A job opportunity for Berlin's poor?
There's something Dickensian about the notion, but it has been proposed by a Berlin politician who is now being criticized for suggesting that the city's poor should be enlisted to tackle the growing rat infestation in the center of the German capital.
"Especially people who usually collect bottles could get one euro for every dead rat," Henner Schmidt, head of the business-friendly Free Democrat party in the Mitte district of Berlin, told Berliner Kurier newspaper this week.
The party may formally propose the scheme at a meeting of the district council on Thursday, unless it changes its mind in the wake of some damning criticism and negative media coverage.
"It's inhuman and cynical to send poor people out to chase rats so that Berlin can solve its rat problems," said the German Forum for People Without Income.
"If the FDP actually goes ahead with its absurd and inhuman proposal on Thursday in the district council, we can only call on Berlin's long-term unemployed to chase Berlin FDP politicians rather than hunting rats," said Martin Behrsing, the group's spokesman.
The idea poses some practical problems too. Killing rats by hitting them with shovels or kicking them to death would break animal protection laws. Besides, rats are fast and much tougher to catch than returnable bottles, much sought after by poor people who retrieve deposits on them at supermarkets.

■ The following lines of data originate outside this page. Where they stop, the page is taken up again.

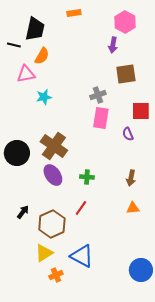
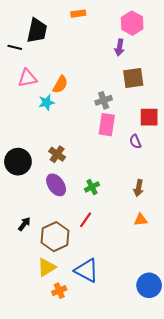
orange semicircle: (42, 56) -> (60, 84), moved
brown cross: (54, 146) -> (57, 154), size x0.6
green cross: (87, 177) -> (92, 187), turned -32

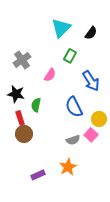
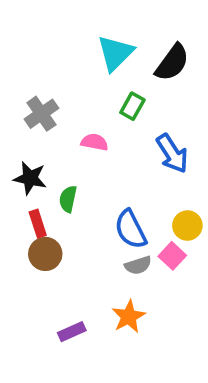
black semicircle: (91, 33) -> (172, 63), size x1.5
pink semicircle: (50, 75) -> (95, 142), turned -112
blue semicircle: (74, 107) -> (131, 229), moved

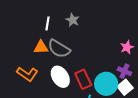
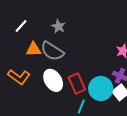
gray star: (73, 20) -> (58, 26), moved
white line: (47, 23) -> (21, 26), moved, turned 32

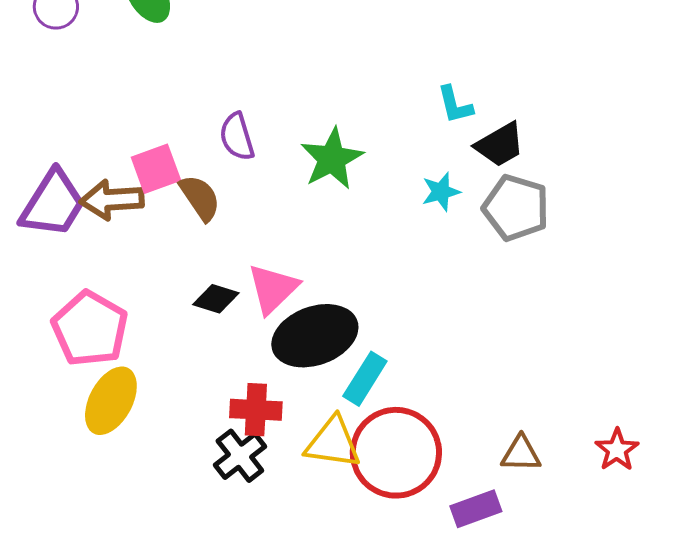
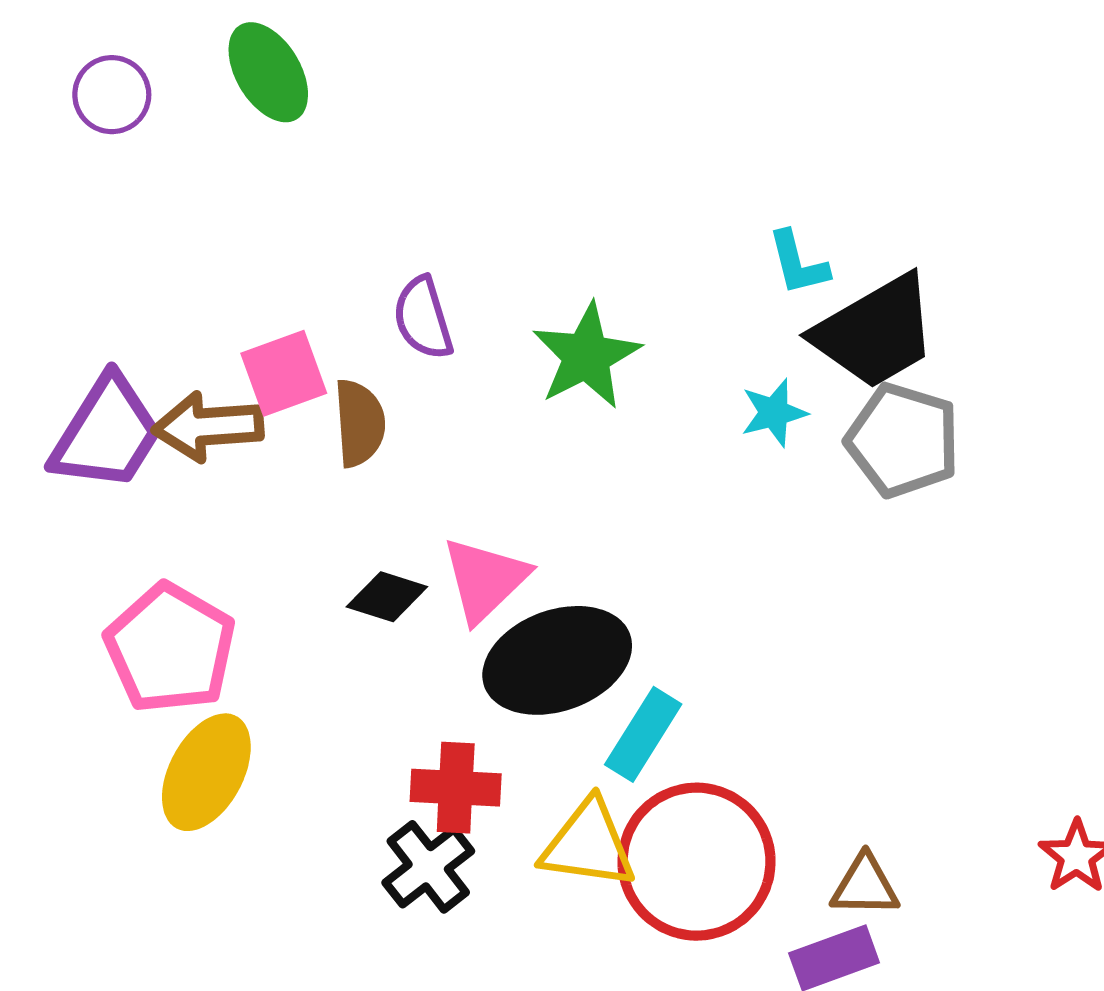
black trapezoid: (500, 145) -> (875, 332), size x1.5
brown semicircle: (200, 198) -> (359, 423), turned 30
brown triangle: (521, 454) -> (865, 886), moved

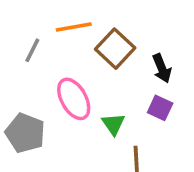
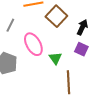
gray line: (32, 50) -> (10, 25), moved
black arrow: (162, 68) -> (82, 27), turned -133

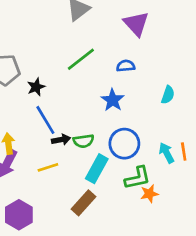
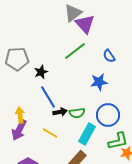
purple triangle: (136, 24) -> (85, 24), moved
blue semicircle: (126, 66) -> (109, 56), turned -120
blue star: (112, 100) -> (99, 82), turned 30
yellow line: (48, 167) -> (50, 133), turned 49

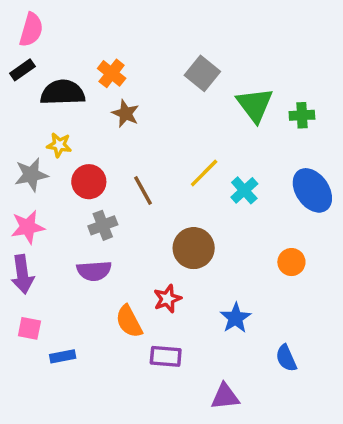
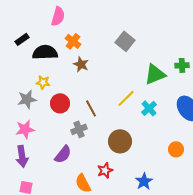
pink semicircle: (31, 30) -> (58, 16), moved
green triangle: (255, 105) -> (155, 74), moved, turned 45
gray cross: (103, 225) -> (79, 129), moved
purple semicircle: (94, 271) -> (63, 154), turned -48

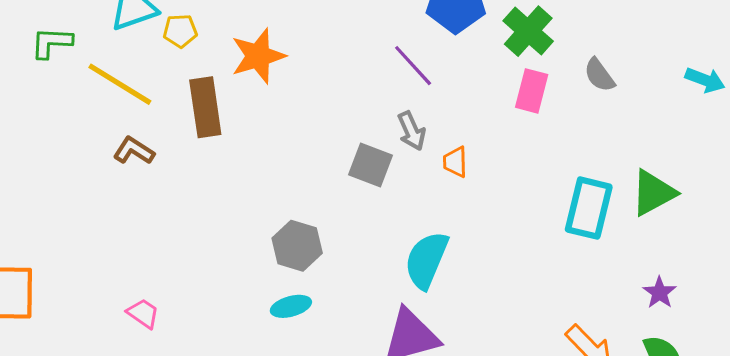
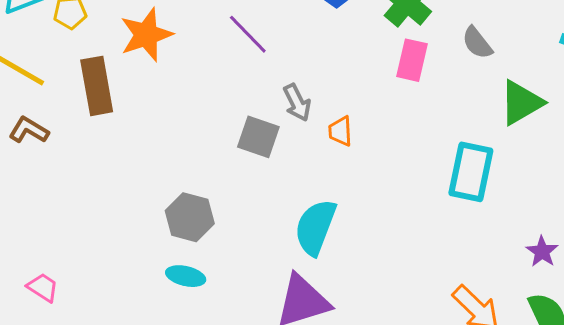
purple line: (413, 66) -> (248, 34), moved
green triangle: (653, 193) -> (521, 103), moved
cyan ellipse: (291, 306) -> (186, 276), turned 30

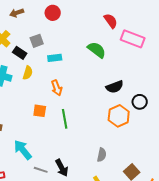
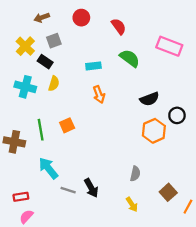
red semicircle: (111, 21) -> (119, 26), moved
gray square: (37, 41) -> (54, 41), moved
cyan rectangle: (55, 58) -> (93, 66), moved
orange arrow: (57, 88) -> (99, 95), moved
orange square: (40, 111) -> (67, 125), turned -32
green line: (65, 119) -> (41, 130), moved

There's no doubt that something needs to be done, though. Years of digging and construction in and around Berlin has prompted the many displaced rodents to roam the city. Alexanderplatz square is a favored location for them because people drop plentiful supplies of food there when they feed pigeons.
The FDP has since distanced itself from Schmidt's suggestion. Even if it were to back him, the proposal probably wouldn't get accepted because the FDP has just 3 of the 55 deputies in Berlin's Mitte district council.